Short Flag | Long Flag | Values | Description | Required |
---|---|---|---|---|
-p | --PMIDlist | File | List of PMIDs to parse | TRUE |
-a | --analysis | String | analysis to perform (separated by comma) [pca,receptor_status,molecular_classification,tumour_purity,gene_expression,functional_enrichment] | FALSE <default = pca,gene_expression> |
-s | --skipDownload | String | Do you want to skip download of molecular data? <yes,no> | FALSE <default = no> |
-g | --nGenes | Int number | Number of top differentially-expressed genes to plot in the gene expression analysis | FALSE <default = 100> |
-n | --nCores | Int number | Number of cores/threads for the analysis | FALSE <default = 1> |
-e | String | A valid email address for not being banned by NCBI | TRUE |
docker run -v <folder where to save the results of your analysis>:/SMAC2/DATA hfx320/smac:latest -t gene -p "-h"
Short Flag | Long Flag | Values | Description | Required |
---|---|---|---|---|
-t | --geneList | File | List of PMIDs to parse | TRUE |
-l | --PMIDsLimit | Int number | Max number of PMIDs to retrieve | FALSE <default = all> |
-a | --analysis | String | analysis to perform (separated by comma) [pca,receptor_status,molecular_classification,tumour_purity,gene_expression,functional_enrichment] | FALSE <default = pca,gene_expression> |
-s | --skipDownload | String | Do you want to skip download of molecular data? <yes,no> | FALSE <default = no> |
-g | --nGenes | Int number | Number of top differentially-expressed genes to plot in the gene expression analysis | FALSE <default = 100> |
-n | --nCores | Int number | Number of cores/threads for the analysis | FALSE <default = 1> |
-e | String | A valid email address for not being banned by NCBI | TRUE |
Once SMAC docker is correctly downloaded and installed on your system, you're ready to go!
This user guide will cover some examples to run fast analyses and test SMAC functionalities
docker run -v <folder where to save the results of your analysis>:/SMAC2/DATA hfx320/smac:latest -t term -p "--queryTerm 'breast AND cancer' -l 10000 -s 1 -e <email address>"
By running this command (once defined a valid folder and email address), SMAC will explore the literature and will retrieve the first impacting 10,000 papers about BREAST CANCER. Since we skipped the retrieval of molecular data (-s 1
), the analysis will not continue further.
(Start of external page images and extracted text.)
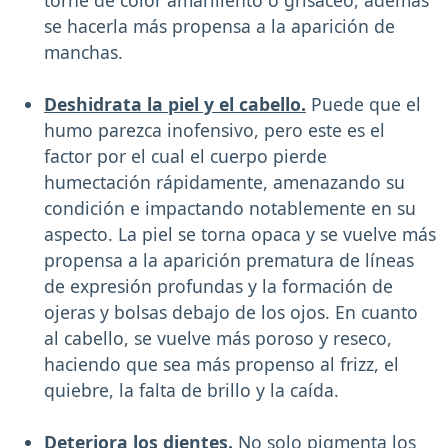
se hacerla más propensa a la aparición de
manchas.
Deshidrata la piel y el cabello.
Puede que el
humo parezca inofensivo, pero este es el
factor por el cual el cuerpo pierde
humectación rápidamente, amenazando su
condición e impactando notablemente en su
aspecto. La piel se torna opaca y se vuelve más
propensa a la aparición prematura de líneas
de expresión profundas y la formación de
ojeras y bolsas debajo de los ojos. En cuanto
al cabello, se vuelve más poroso y reseco,
haciendo que sea más propenso al frizz, el
quiebre, la falta de brillo y la caída.
Deteriora los dientes.
No solo pigmenta los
docker run -v <folder where to save the results of your analysis>:/SMAC2/DATA hfx320/smac:latest -t gene -p "--geneList <txt file containing genes> -l 1000 -s 0 -g 50 -a pca,gene_expression,functional_enrichment -n 4 -e <email address>"
This command will download the top 1,000 articles and relative molecular data (if available) that are connected with TP53, SMAD4 and KRAS. The bioinformatics analyses conducted on the downloaded data will be PCA, differential gene expression (top 50 genes up/down regulated), functional enrichment. The process will be performed on 4 threads.